Updated On: 25 August, 2024 08:45 AM IST | Mumbai | Debjani Paul
A new documentary highlights how the Parsi community that once put India on the cricketing map, is disappearing from the field as fewer youngsters step up to the crease

Farokh Engineer, visiting Mumbai from the UK, recounts the glory days of Parsi cricket at the Parsee Gymkhana at Marine Lines during a visit last Friday. Pic/Ashish Raje
As Farokh Engineer, one of India’s cricketing greats, steps into Parsee Gymkhana on Friday afternoon, the sea-facing club bears a near deserted look, with just a handful of youngsters in whites playing at the nets. And it’s not just the club from where the Parsis have gone missing. From a community that pioneered the sport’s growth in the country, Parsis have been slowly disappearing from the sport over the last few decades. Ironically, even Parsee Gymkhana’s own team, which figures in the ‘A’ division of the famous Kanga League, features not a single Parsi player.

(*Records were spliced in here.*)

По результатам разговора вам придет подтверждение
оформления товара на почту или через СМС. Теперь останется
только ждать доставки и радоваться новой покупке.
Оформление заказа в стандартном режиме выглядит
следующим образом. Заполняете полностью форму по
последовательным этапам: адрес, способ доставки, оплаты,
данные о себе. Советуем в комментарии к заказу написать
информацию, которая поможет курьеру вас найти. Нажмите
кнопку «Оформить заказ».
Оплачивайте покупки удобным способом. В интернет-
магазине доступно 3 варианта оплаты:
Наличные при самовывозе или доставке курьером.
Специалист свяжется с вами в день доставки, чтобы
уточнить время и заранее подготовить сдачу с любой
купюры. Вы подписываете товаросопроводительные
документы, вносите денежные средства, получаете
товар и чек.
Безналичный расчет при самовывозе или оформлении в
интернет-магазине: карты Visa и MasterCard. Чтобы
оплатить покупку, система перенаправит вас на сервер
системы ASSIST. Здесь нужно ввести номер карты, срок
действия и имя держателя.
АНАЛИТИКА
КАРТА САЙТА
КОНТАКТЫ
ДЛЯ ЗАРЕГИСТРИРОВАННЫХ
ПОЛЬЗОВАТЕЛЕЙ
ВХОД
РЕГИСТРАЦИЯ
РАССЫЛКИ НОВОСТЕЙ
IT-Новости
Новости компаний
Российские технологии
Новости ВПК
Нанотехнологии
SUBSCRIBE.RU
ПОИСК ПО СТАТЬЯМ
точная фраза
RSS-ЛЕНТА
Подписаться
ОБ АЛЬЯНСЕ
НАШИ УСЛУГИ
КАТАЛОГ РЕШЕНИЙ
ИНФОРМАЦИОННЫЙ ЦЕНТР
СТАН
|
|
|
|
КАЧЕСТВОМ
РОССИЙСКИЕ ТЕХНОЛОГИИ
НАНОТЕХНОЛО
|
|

Few feel this absence as keenly as 86-year-old Engineer, who hails from the glory days of Parsi cricket, when the community had contributed not one, but four of the 11 players in the Indian Test team during the 1961-62 tour of West Indies—Nari Contractor, Polly Umrigar, Rusi Surti and Engineer, all giants of the game. Engineer remains the last Parsi to have played for India in men’s cricket.